-------- DATA FOR PROCESSING --------

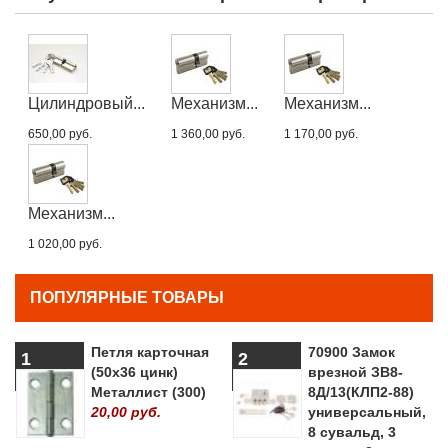
Цилиндровый...
Механизм...
Механизм...
650,00 руб.
1 360,00 руб.
1 170,00 руб.
Механизм...
1 020,00 руб.
ПОПУЛЯРНЫЕ ТОВАРЫ
Петля карточная
70900 Замок
1
2
(50х36 цинк)
врезной ЗВ8-
Металлист (300)
8Д/13(КЛП2-88)
20,00 руб.
универсальный,
8 сувальд, 3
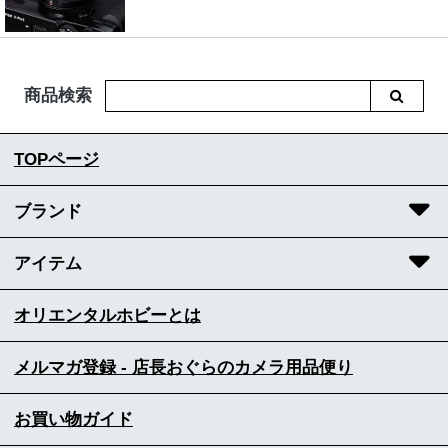
商品検索
TOPページ
ブランド
アイテム
オリエンタルホビーとは
メルマガ登録 - 店長おぐらのカメラ用品便り
お買い物ガイド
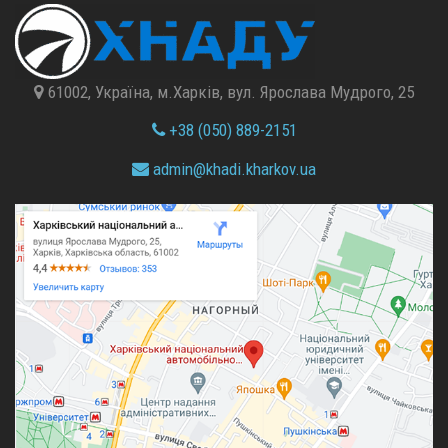
61002, Україна, м.Харків, вул. Ярослава Мудрого, 25
+38 (050) 889-2151
admin@
khadi.kharkov.
ua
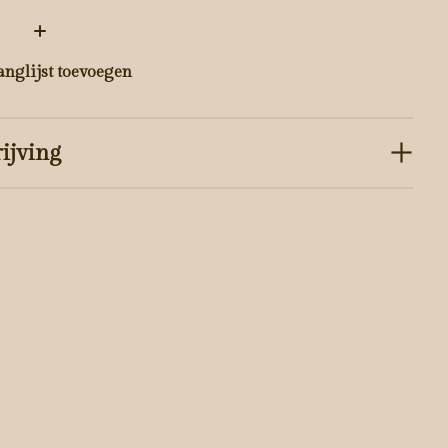
:
anglijst toevoegen
ijving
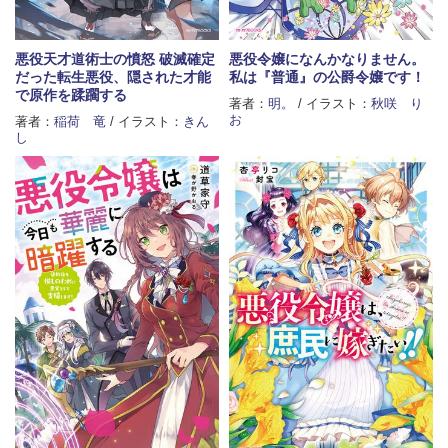
悪役天才道術士の憤怒 破滅確定
悪役令嬢になんかなりません。
だった転生悪役、隠された才能
私は『普通』の公爵令嬢です！
で原作を蹂躙する
著者：
明。
/ イラスト：
秋咲 り
お
著者：
稲荷 竜
/ イラスト：
きん
し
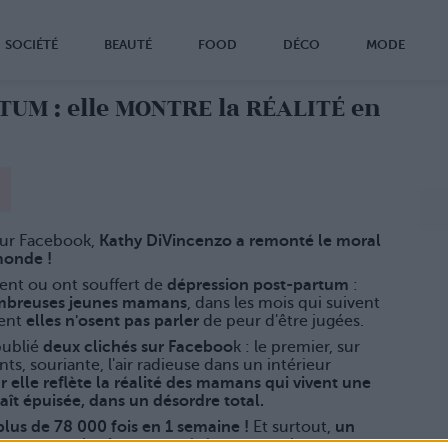
SOCIÉTÉ
BEAUTÉ
FOOD
DÉCO
MODE
UM : elle MONTRE la RÉALITÉ en
sur Facebook,
Kathy DiVincenzo a remonté le moral
monde !
ent ou ont souffert de
dépression post-partum
:
mbreuses jeunes mamans
, dans les mois qui suivent
vent
elles n'osent pas parler
de peur d'être jugées.
 publié
deux clichés sur Faceboo
k : le premier, sur
nts, souriante, l'air radieuse dans un intérieur
 elle reflète la réalité des mamans qui vivent une
aît épuisée, dans un désordre total.
plus de 78 000 fois en 1 semaine !
Et surtout,
un
our toutes les femmes qui vivent cette lutte au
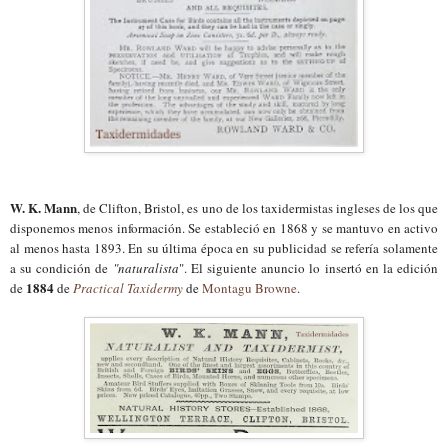
W. K. Mann
, de Clifton, Bristol, es uno de los taxidermistas ingleses de los que
disponemos menos información. Se estableció en 1868 y se mantuvo en activo
al menos hasta 1893. En su última época en su publicidad se refería solamente
a su condición de
"naturalista
". El siguiente anuncio lo insertó en la edición
1884
de
de
Practical Taxidermy
de
Montagu Browne
.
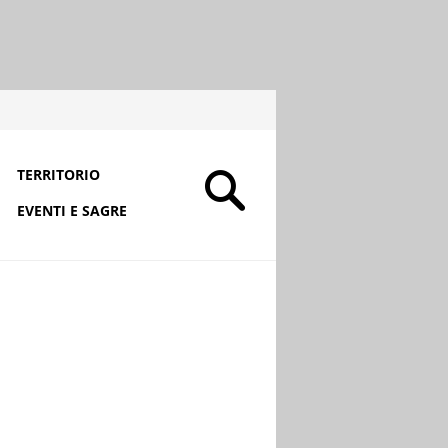
TERRITORIO
EVENTI E SAGRE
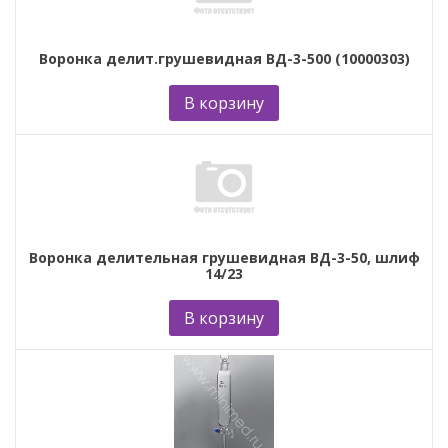
Воронка делит.грушевидная ВД-3-500 (10000303)
В корзину
Воронка делительная грушевидная ВД-3-50, шлиф
14/23
В корзину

--------

◆ **TO DO**
From the records above, copy out the line with "dépression post-partum", the line with "elle reflète la", and every line between them, word for word.

◆ **YOUR RESPONSE**
dépression post-partum
:
mbreuses jeunes mamans
, dans les mois qui suivent
vent
elles n'osent pas parler
de peur d'être jugées.
 publié
deux clichés sur Faceboo
k : le premier, sur
nts, souriante, l'air radieuse dans un intérieur
 elle reflète la réalité des mamans qui vivent une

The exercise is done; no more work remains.